序
高度腎不全に対して血液透析療法は明らかな臨床的な効果をあげた.患者の体内から血液を得て(脱血し)人工腎でその血液を浄化した後に再び体内へ戻す(返血する)という仕組み(今日言うところのvascular access:VA)には,主として動脈の直接穿刺法が採用されていた.このため,動脈を手際よく穿刺したとしても,穿刺や抜針・圧迫操作などに伴う皮下血腫などのために,血液透析を繰り返し繰り返し継続して行うことは可能ではなかった.周知のようにQuinton & Scribnerが1960年に外シャント法を考案して後,血液透析の反復施行が可能となった.しかし,異物を血管内へ留置するこの方法では,血栓形成・血流途絶・感染症・カヌーラの逸脱など重大な随伴症を回避することが困難であった.外シャントの抱える諸問題を解決するために工夫・考案されたのがBrescia & Ciminoらによる自己動・静脈使用のいわゆる内シャント(AVF)であり,1966年のことであった.
維持血液透析用のVAは,以降,急速にAVFへと転換していった.血液透析療法の黎明期に本法に従事した医師であれば未だに鮮明な記憶をお持ちであろうが,透析医は外シャントの血栓除去処置という頻回に及ぶ難行から解放されることになるのである.AVFの到来は透析スタッフや患者にとって大きな光明であったが,維持血液透析療法を必要とする患者の背景因子(患者の高齢化や基礎疾患としての糖尿病性腎不全の急増など)が経年的に変貌してきたため,VAをAVFのみで対処することは能わざることとなった.

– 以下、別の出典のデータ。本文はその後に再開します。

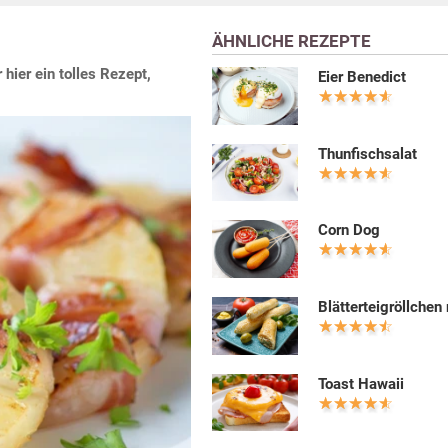
ÄHNLICHE REZEPTE
hier ein tolles Rezept,
Eier Benedict
Thunfischsalat
Corn Dog
Blätterteigröllchen
Toast Hawaii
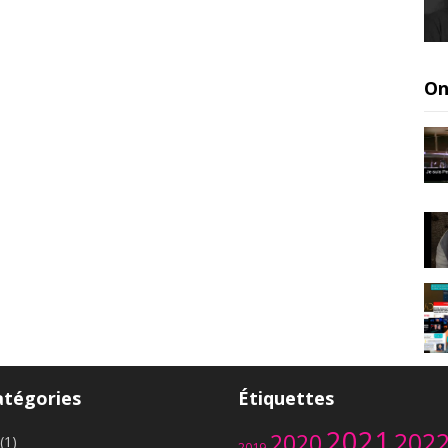
On
atégories
Étiquettes
2021
202
2020
(1)
2019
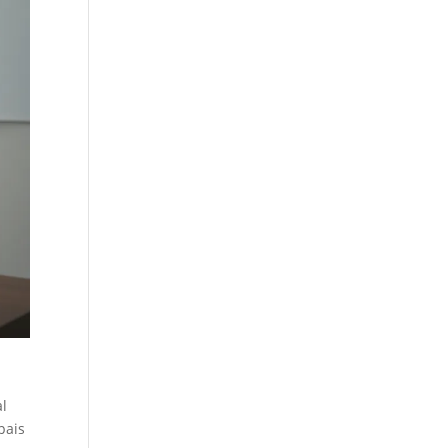
l
pais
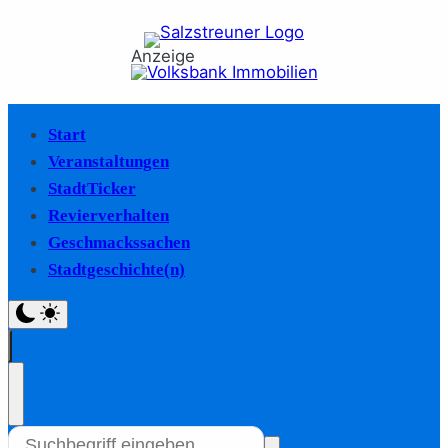
Anzeige
Start
Veranstaltungen
StadtTicker
Revierverhalten
Geschmackssachen
Stadtgeschichte(n)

端的に申せば,AVF作製に供すべき脈管特に静脈の損傷・荒廃が中等度以上の症例の増加であり,グラフト(人工血管)の使用が次善の策として余儀ない事態を生み出した.
日本透析医学会の統計調査委員会の資料によれば,1998年末で人工血管使用のVA比率は4.8%に止まっていたが,2008年末のそれは7.1%(12,234/172,244)で,透析歴が20〜25年となると10.0%,25年超では12.5%と報告されており,透析期間の延長でグラフト使用率が増加することを知るのである.
グラフト使用の内シャント(AVG)は一般的に種々の側面でAVFに及ばないが,脈管損傷度の高度な症例では使用はやむを得ないのであり,考え得る合併症をできる限り減らすためには多岐にわたる知識とスキルとを身に付けなければならない.
本書は維持血液透析のVAがこうした状況下にあることを念頭に置いて,経験豊かなアクセス外科医がグラフトの基礎と臨床に関わる諸事項を詳述している.VA業務に関わる透析スタッフに是非お読みいただくことを願っている.